20 of 21 people found the following review helpful
A Classic! Aug. 23 2002
By A Customer - Published on Amazon.com
Format: Paperback
This book is a real classic. You will see how rocket wizzard and space visionary Wernher von Braun and his colleagues imagined a manned mission to Mars with the technology available in the mid 20th century. With today's knowledge and financial horizon, von Braun's vision looks pretty oversized, and the surface of Mars certainly is very different from what they believed 50 years ago. The very value of this book is that it simply showed how such an extensive mission could be made feasible -- that it is possible to send people to Mars without fancy technology of science fiction writers. The authors use some calculus and diagrams to explain the complicated flight dynamics for sending a spacecraft to another planet and landing on its surface.
Today we know that a mission to Mars will not look like von Braun's "Mars Project" but it is good to know that most of the basics haven't changed. Buy this book together with Robert Zubrin's "Case for Mars" and you'll see the progress within half a century.
5 of 5 people found the following review helpful
5 stars for the appendix! Aug. 13 2007
By Albert A. Jackson - Published on Amazon.com
Format: Paperback Verified Purchase
This book probably ought to be subtitled THE MOST IMPORTANT SCIENTIFIC APPENDIX EVER PUBLISHED!
Well, its not the worst SF I have ever read, but its true I doubt if even in 1950 anyone would have published this in the US.
Strange, the preface is not signed, the translator wrote it? Anyway the preface does not mention that when von Braun submitted this to a German publisher the novel was rejected, but the publisher/editor, thought the Appendix was dynamite!

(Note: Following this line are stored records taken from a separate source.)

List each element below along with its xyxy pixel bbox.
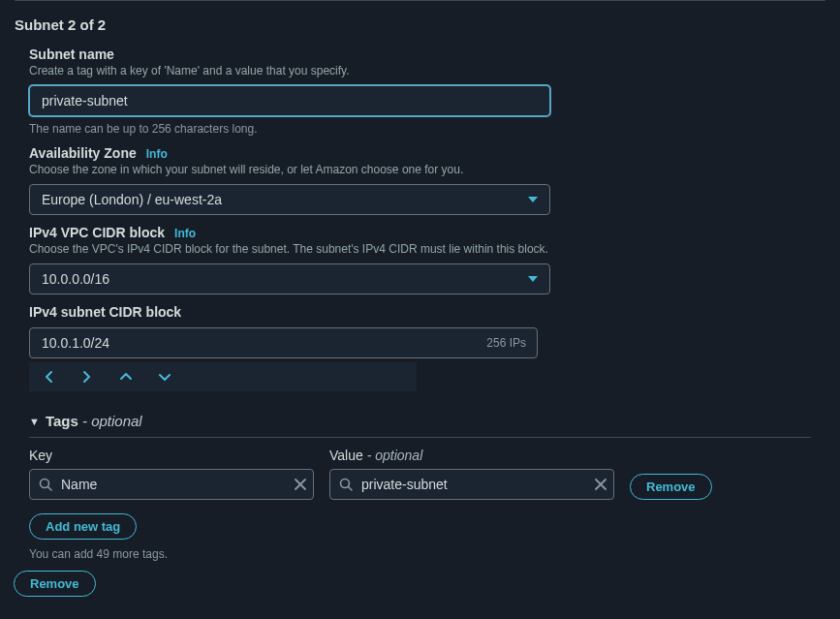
triangle-down-icon: ▼	[29, 416, 40, 427]
vpc-cidr-select[interactable]: 10.0.0.0/16	[29, 263, 550, 294]
tag-key-label: Key	[29, 448, 314, 463]
vpc-cidr-label: IPv4 VPC CIDR block	[29, 225, 165, 240]
subnet-name-helper: The name can be up to 256 characters lon…	[29, 122, 811, 136]
az-desc: Choose the zone in which your subnet wil…	[29, 163, 811, 176]
tags-row: Key Value - optional Remove	[0, 438, 840, 500]
caret-down-icon	[528, 276, 538, 282]
subnet-name-input[interactable]	[29, 85, 550, 116]
cidr-step-prev[interactable]	[29, 362, 68, 391]
az-section: Availability Zone Info Choose the zone i…	[0, 136, 840, 215]
tags-toggle[interactable]: ▼ Tags - optional	[0, 413, 840, 429]
az-label: Availability Zone	[29, 145, 137, 161]
vpc-cidr-desc: Choose the VPC's IPv4 CIDR block for the…	[29, 242, 811, 256]
tags-optional: - optional	[78, 413, 142, 429]
add-tag-button[interactable]: Add new tag	[29, 513, 137, 540]
az-select-value: Europe (London) / eu-west-2a	[42, 192, 222, 207]
subnet-name-label: Subnet name	[29, 46, 811, 62]
subnet-cidr-ipcount: 256 IPs	[486, 327, 526, 358]
search-icon	[339, 478, 353, 491]
cidr-stepper	[29, 362, 417, 391]
vpc-cidr-section: IPv4 VPC CIDR block Info Choose the VPC'…	[0, 215, 840, 294]
svg-line-3	[349, 487, 353, 491]
panel-title: Subnet 2 of 2	[0, 1, 840, 37]
subnet-name-desc: Create a tag with a key of 'Name' and a …	[29, 64, 811, 77]
search-icon	[39, 478, 52, 491]
remove-tag-button[interactable]: Remove	[630, 474, 712, 500]
tag-value-label: Value - optional	[329, 448, 614, 463]
az-select[interactable]: Europe (London) / eu-west-2a	[29, 184, 550, 215]
tag-key-input[interactable]	[29, 469, 314, 500]
clear-icon[interactable]	[295, 479, 306, 490]
svg-line-1	[48, 487, 52, 491]
tags-helper: You can add 49 more tags.	[0, 540, 840, 561]
cidr-step-next[interactable]	[68, 362, 107, 391]
caret-down-icon	[528, 197, 538, 202]
vpc-cidr-info-link[interactable]: Info	[174, 227, 196, 240]
tag-value-input[interactable]	[329, 469, 614, 500]
cidr-step-up[interactable]	[107, 362, 145, 391]
subnet-name-section: Subnet name Create a tag with a key of '…	[0, 37, 840, 136]
subnet-cidr-label: IPv4 subnet CIDR block	[29, 304, 811, 320]
clear-icon[interactable]	[595, 479, 607, 490]
cidr-step-down[interactable]	[145, 362, 184, 391]
remove-subnet-button[interactable]: Remove	[14, 571, 96, 597]
az-info-link[interactable]: Info	[146, 147, 168, 161]
vpc-cidr-select-value: 10.0.0.0/16	[42, 271, 109, 287]
subnet-cidr-section: IPv4 subnet CIDR block 256 IPs	[0, 294, 840, 391]
tags-title: Tags	[46, 413, 78, 429]
subnet-cidr-input[interactable]	[29, 327, 538, 358]
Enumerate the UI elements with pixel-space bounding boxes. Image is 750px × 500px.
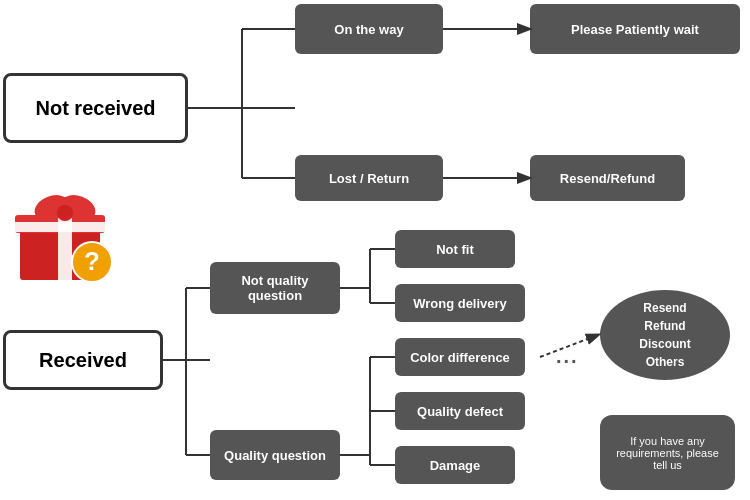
requirements-node: If you have any requirements, please tel… [600, 415, 735, 490]
quality-defect-node: Quality defect [395, 392, 525, 430]
quality-question-node: Quality question [210, 430, 340, 480]
svg-rect-3 [15, 222, 105, 232]
not-fit-node: Not fit [395, 230, 515, 268]
color-difference-node: Color difference [395, 338, 525, 376]
not-quality-question-node: Not quality question [210, 262, 340, 314]
svg-point-6 [57, 205, 73, 221]
not-received-node: Not received [3, 73, 188, 143]
received-node: Received [3, 330, 163, 390]
resend-refund-node: Resend/Refund [530, 155, 685, 201]
gift-box-image: ? [10, 180, 120, 290]
damage-node: Damage [395, 446, 515, 484]
please-wait-node: Please Patiently wait [530, 4, 740, 54]
wrong-delivery-node: Wrong delivery [395, 284, 525, 322]
lost-return-node: Lost / Return [295, 155, 443, 201]
dots-separator: ··· [556, 350, 579, 373]
resolutions-node: Resend Refund Discount Others [600, 290, 730, 380]
on-the-way-node: On the way [295, 4, 443, 54]
svg-text:?: ? [84, 246, 100, 276]
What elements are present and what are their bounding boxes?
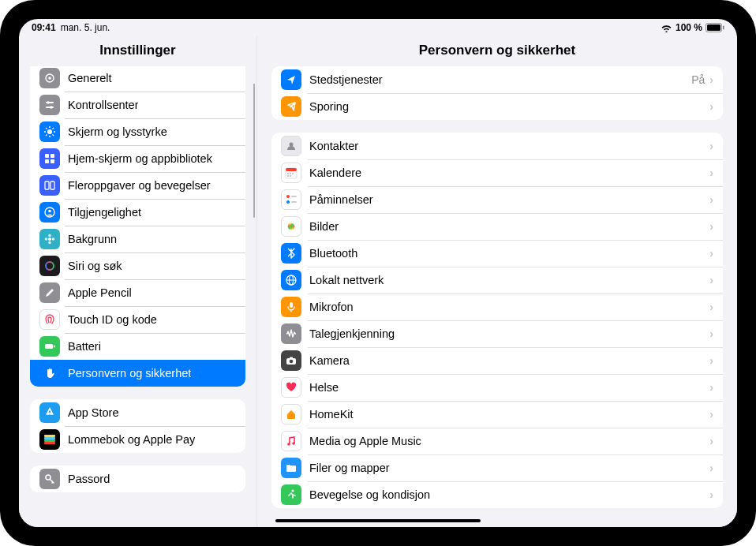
hand-icon bbox=[39, 363, 60, 383]
detail-item-kamera[interactable]: Kamera› bbox=[271, 347, 723, 374]
sidebar-item-label: App Store bbox=[68, 406, 119, 419]
svg-rect-51 bbox=[291, 201, 297, 203]
sidebar-item-label: Tilgjengelighet bbox=[68, 206, 141, 219]
detail-item-homekit[interactable]: HomeKit› bbox=[271, 401, 723, 428]
sidebar-item-fleroppgaver-og-bevegelser[interactable]: Fleroppgaver og bevegelser bbox=[30, 172, 245, 199]
gear-icon bbox=[39, 68, 60, 88]
chevron-right-icon: › bbox=[709, 220, 713, 233]
flower-icon bbox=[39, 229, 60, 249]
sidebar-item-label: Passord bbox=[68, 473, 110, 485]
svg-point-9 bbox=[47, 129, 52, 134]
sidebar-item-label: Personvern og sikkerhet bbox=[68, 367, 191, 380]
bluetooth-icon bbox=[281, 243, 301, 264]
home-indicator[interactable] bbox=[275, 519, 481, 522]
svg-point-28 bbox=[48, 241, 51, 245]
detail-item-sporing[interactable]: Sporing› bbox=[271, 93, 723, 120]
svg-line-14 bbox=[46, 128, 47, 129]
detail-item-lokalt-nettverk[interactable]: Lokalt nettverk› bbox=[271, 267, 723, 294]
detail-item-label: Kamera bbox=[309, 354, 350, 367]
sidebar-item-lommebok-og-apple-pay[interactable]: Lommebok og Apple Pay bbox=[30, 426, 245, 453]
calendar-icon bbox=[281, 163, 301, 183]
sidebar-list[interactable]: GenereltKontrollsenterSkjerm og lysstyrk… bbox=[19, 66, 256, 527]
sidebar-group: GenereltKontrollsenterSkjerm og lysstyrk… bbox=[30, 66, 245, 387]
svg-line-16 bbox=[46, 135, 47, 136]
detail-item-stedstjenester[interactable]: StedstjenesterPå› bbox=[271, 66, 723, 93]
svg-rect-34 bbox=[54, 346, 55, 348]
detail-item-media-og-apple-music[interactable]: Media og Apple Music› bbox=[271, 428, 723, 454]
svg-point-64 bbox=[292, 442, 295, 445]
sidebar-item-app-store[interactable]: App Store bbox=[30, 399, 245, 426]
wifi-icon bbox=[661, 24, 672, 32]
svg-rect-38 bbox=[44, 442, 55, 444]
status-time: 09:41 bbox=[32, 22, 56, 33]
fitness-icon bbox=[281, 484, 301, 505]
scrollbar[interactable] bbox=[253, 84, 256, 218]
chevron-right-icon: › bbox=[709, 327, 713, 340]
sidebar-item-batteri[interactable]: Batteri bbox=[30, 333, 245, 360]
svg-point-26 bbox=[48, 237, 51, 241]
svg-rect-19 bbox=[51, 154, 54, 158]
detail-item-bilder[interactable]: Bilder› bbox=[271, 213, 723, 240]
detail-item-bluetooth[interactable]: Bluetooth› bbox=[271, 240, 723, 267]
multi-icon bbox=[39, 175, 60, 196]
chevron-right-icon: › bbox=[709, 488, 713, 501]
svg-point-25 bbox=[48, 210, 51, 213]
sidebar-item-label: Bakgrunn bbox=[68, 233, 117, 245]
detail-item-label: Talegjenkjenning bbox=[309, 327, 395, 340]
svg-rect-59 bbox=[290, 302, 293, 308]
detail-item-label: Kalendere bbox=[309, 166, 361, 179]
detail-item-mikrofon[interactable]: Mikrofon› bbox=[271, 294, 723, 320]
detail-pane: Personvern og sikkerhet StedstjenesterPå… bbox=[257, 36, 737, 527]
svg-rect-23 bbox=[51, 181, 54, 189]
chevron-right-icon: › bbox=[709, 408, 713, 421]
sidebar-item-bakgrunn[interactable]: Bakgrunn bbox=[30, 226, 245, 252]
sidebar-item-skjerm-og-lysstyrke[interactable]: Skjerm og lysstyrke bbox=[30, 118, 245, 145]
svg-point-30 bbox=[52, 237, 55, 241]
detail-item-kontakter[interactable]: Kontakter› bbox=[271, 133, 723, 159]
svg-rect-33 bbox=[45, 344, 53, 349]
appstore-icon bbox=[39, 402, 60, 423]
svg-point-8 bbox=[50, 106, 53, 109]
svg-rect-18 bbox=[45, 154, 49, 158]
device-frame: 09:41 man. 5. jun. 100 % Innstillinger G… bbox=[0, 0, 756, 546]
battery-percent: 100 % bbox=[676, 22, 702, 33]
sidebar-item-tilgjengelighet[interactable]: Tilgjengelighet bbox=[30, 199, 245, 226]
svg-point-31 bbox=[43, 259, 57, 273]
chevron-right-icon: › bbox=[709, 462, 713, 474]
sidebar-item-apple-pencil[interactable]: Apple Pencil bbox=[30, 279, 245, 306]
camera-icon bbox=[281, 350, 301, 371]
sidebar-item-personvern-og-sikkerhet[interactable]: Personvern og sikkerhet bbox=[30, 360, 245, 387]
svg-line-17 bbox=[53, 128, 54, 129]
svg-rect-62 bbox=[290, 357, 293, 359]
svg-point-65 bbox=[291, 489, 294, 492]
person-icon bbox=[39, 202, 60, 223]
detail-item-bevegelse-og-kondisjon[interactable]: Bevegelse og kondisjon› bbox=[271, 481, 723, 508]
screen: 09:41 man. 5. jun. 100 % Innstillinger G… bbox=[19, 19, 737, 527]
battery-icon bbox=[39, 336, 60, 357]
chevron-right-icon: › bbox=[709, 354, 713, 367]
detail-title: Personvern og sikkerhet bbox=[257, 36, 737, 66]
detail-item-helse[interactable]: Helse› bbox=[271, 374, 723, 401]
sidebar-item-hjem-skjerm-og-appbibliotek[interactable]: Hjem-skjerm og appbibliotek bbox=[30, 145, 245, 172]
detail-list[interactable]: StedstjenesterPå›Sporing›Kontakter›Kalen… bbox=[257, 66, 737, 527]
sidebar-group: App StoreLommebok og Apple Pay bbox=[30, 399, 245, 453]
sidebar-item-passord[interactable]: Passord bbox=[30, 466, 245, 492]
detail-item-kalendere[interactable]: Kalendere› bbox=[271, 159, 723, 186]
detail-item-label: Media og Apple Music bbox=[309, 435, 421, 447]
detail-item-filer-og-mapper[interactable]: Filer og mapper› bbox=[271, 454, 723, 481]
sidebar-item-generelt[interactable]: Generelt bbox=[30, 66, 245, 92]
svg-point-40 bbox=[290, 143, 294, 147]
touch-icon bbox=[39, 309, 60, 330]
chevron-right-icon: › bbox=[709, 247, 713, 260]
sidebar-item-siri-og-s-k[interactable]: Siri og søk bbox=[30, 252, 245, 279]
status-date: man. 5. jun. bbox=[61, 22, 110, 33]
svg-point-7 bbox=[47, 101, 50, 104]
svg-rect-37 bbox=[44, 439, 55, 442]
sidebar-item-label: Lommebok og Apple Pay bbox=[68, 433, 195, 446]
wallet-icon bbox=[39, 429, 60, 450]
sidebar-item-kontrollsenter[interactable]: Kontrollsenter bbox=[30, 92, 245, 118]
sidebar-item-label: Hjem-skjerm og appbibliotek bbox=[68, 152, 212, 165]
detail-item-talegjenkjenning[interactable]: Talegjenkjenning› bbox=[271, 320, 723, 347]
sidebar-item-touch-id-og-kode[interactable]: Touch ID og kode bbox=[30, 306, 245, 333]
detail-item-p-minnelser[interactable]: Påminnelser› bbox=[271, 186, 723, 213]
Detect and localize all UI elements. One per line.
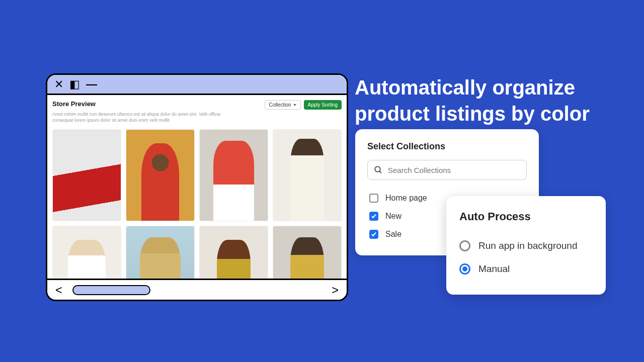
search-icon (374, 165, 383, 174)
collection-item-label: Sale (385, 230, 401, 239)
auto-process-panel: Auto Process Run app in background Manua… (446, 196, 606, 295)
nav-forward-icon[interactable]: > (332, 283, 339, 297)
radio-label: Run app in background (478, 240, 577, 251)
search-collections-field[interactable] (388, 166, 520, 174)
browser-content: Store Preview Collection Apply Sorting A… (47, 95, 347, 279)
product-card[interactable] (199, 129, 268, 221)
radio-unselected-icon[interactable] (459, 240, 470, 251)
collection-dropdown-label: Collection (269, 102, 291, 108)
radio-selected-icon[interactable] (459, 263, 470, 275)
browser-window: ✕ ◧ — Store Preview Collection Apply Sor… (46, 73, 348, 301)
product-card[interactable] (126, 129, 195, 221)
radio-label: Manual (478, 263, 510, 275)
minimize-icon[interactable]: — (86, 79, 97, 90)
svg-point-0 (375, 166, 380, 172)
auto-process-option-manual[interactable]: Manual (459, 257, 593, 281)
product-card[interactable] (273, 226, 342, 279)
collection-item-label: New (385, 212, 401, 221)
select-collections-title: Select Collections (367, 141, 527, 152)
close-icon[interactable]: ✕ (54, 79, 63, 90)
product-card[interactable] (273, 129, 342, 221)
browser-footer: < > (47, 279, 347, 300)
apply-sorting-button[interactable]: Apply Sorting (304, 100, 342, 110)
checkbox-checked-icon[interactable] (369, 212, 378, 221)
checkbox-unchecked-icon[interactable] (369, 194, 378, 203)
store-description: Amet minim mollit non deserunt ullamco e… (52, 112, 233, 123)
headline: Automatically organize product listings … (355, 74, 621, 127)
auto-process-option-background[interactable]: Run app in background (459, 234, 593, 257)
product-card[interactable] (199, 226, 268, 279)
svg-line-1 (379, 171, 381, 173)
scrollbar-thumb[interactable] (72, 285, 150, 295)
product-card[interactable] (52, 129, 121, 221)
browser-titlebar: ✕ ◧ — (47, 75, 347, 95)
product-card[interactable] (126, 226, 195, 279)
product-grid (52, 129, 342, 279)
nav-back-icon[interactable]: < (55, 283, 62, 297)
chevron-down-icon (293, 104, 296, 106)
search-collections-input[interactable] (367, 160, 527, 180)
product-card[interactable] (52, 226, 121, 279)
maximize-icon[interactable]: ◧ (69, 79, 80, 90)
auto-process-title: Auto Process (459, 210, 593, 223)
collection-item-label: Home page (385, 194, 427, 203)
checkbox-checked-icon[interactable] (369, 230, 378, 239)
store-preview-title: Store Preview (52, 100, 96, 108)
collection-dropdown[interactable]: Collection (265, 100, 301, 110)
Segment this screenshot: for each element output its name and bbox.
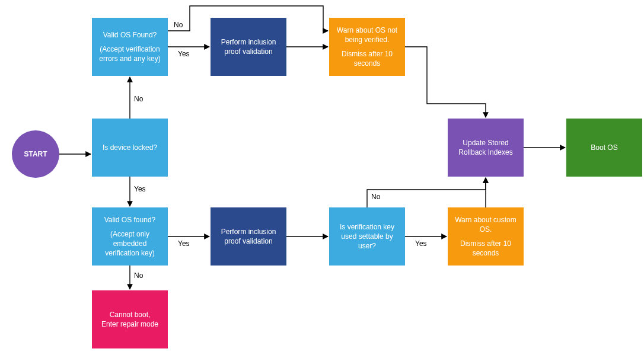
label-userkey-yes: Yes — [415, 239, 427, 248]
node-valid-any-key: Valid OS Found? (Accept verification err… — [92, 18, 168, 76]
node-warn-unverified: Warn about OS not being verified. Dismis… — [329, 18, 405, 76]
label-valemb-yes: Yes — [178, 239, 190, 248]
line2: Dismiss after 10 seconds — [333, 49, 401, 68]
node-boot: Boot OS — [566, 119, 642, 177]
text: START — [24, 149, 47, 159]
text: Perform inclusion proof validation — [214, 227, 283, 246]
diagram-viewport: No Yes Yes No Yes No Yes No START Is dev… — [0, 0, 644, 355]
label-locked-yes: Yes — [134, 185, 146, 193]
node-start: START — [12, 130, 59, 178]
node-user-key: Is verification key used settable by use… — [329, 207, 405, 266]
node-proof-bot: Perform inclusion proof validation — [211, 207, 286, 266]
line2: Dismiss after 10 seconds — [451, 239, 520, 258]
line2: (Accept verification errors and any key) — [95, 44, 164, 63]
label-valany-yes: Yes — [178, 50, 190, 58]
edge-warn-rollback — [405, 47, 486, 117]
edge-userkey-no — [367, 178, 486, 207]
node-repair: Cannot boot, Enter repair mode — [92, 290, 168, 348]
line2: (Accept only embedded verification key) — [95, 229, 164, 258]
text: Is verification key used settable by use… — [333, 222, 401, 251]
label-valany-no: No — [174, 21, 183, 29]
text: Cannot boot, Enter repair mode — [101, 310, 158, 329]
line1: Valid OS found? — [104, 215, 156, 225]
text: Update Stored Rollback Indexes — [451, 138, 520, 157]
line1: Valid OS Found? — [103, 30, 157, 40]
label-userkey-no: No — [371, 193, 380, 201]
line1: Warn about custom OS. — [451, 215, 520, 234]
node-valid-embedded: Valid OS found? (Accept only embedded ve… — [92, 207, 168, 266]
node-proof-top: Perform inclusion proof validation — [211, 18, 286, 76]
text: Boot OS — [591, 143, 617, 152]
text: Perform inclusion proof validation — [214, 37, 283, 56]
line1: Warn about OS not being verified. — [333, 25, 401, 44]
node-warn-custom: Warn about custom OS. Dismiss after 10 s… — [448, 207, 524, 266]
text: Is device locked? — [103, 143, 157, 152]
node-locked: Is device locked? — [92, 119, 168, 177]
label-locked-no: No — [134, 95, 143, 103]
label-valemb-no: No — [134, 271, 143, 280]
node-rollback: Update Stored Rollback Indexes — [448, 119, 524, 177]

So that is how Das Marsprojekt, The Mars Project, the Colliers Series, the Disney Series and Exploration of Mars came to be. Possibly , the Colliers Series provided the lasting kick that got the Apollo program invented.

[...]

I notice a curious mix of Bonestell's in the book, some from Colliers and some from Exploration of Mars, not a good job referencing these paintings.

The 'Publisher's Introduction' seems ignorant or choose to neglect the fact that John Campbell and his boys (Heinlein, Asimov, Clarke......) had banished BEMS and Brass Bras to the realm of third string SF mags starting about 1938! Realistic scientifically accurate space flight SF was common currency in 1950.
4 of 4 people found the following review helpful
Not a sci-fi novel! April 23 2010
By JC - Published on Amazon.com
Format: Paperback Verified Purchase
This book will open your eyes about how difficult is to plan and carry out the trip to Mars, but that it is not impossible nor a sci-fi idea. It is not a novel, and many pages will not say much to most readers, but each chapter shows a small gem and give you the main ideas on how it should be done (with the knowledge and technologies of the 1950s). It explains in less than one hundred pages how to reach one of the biggest milestones for humanity.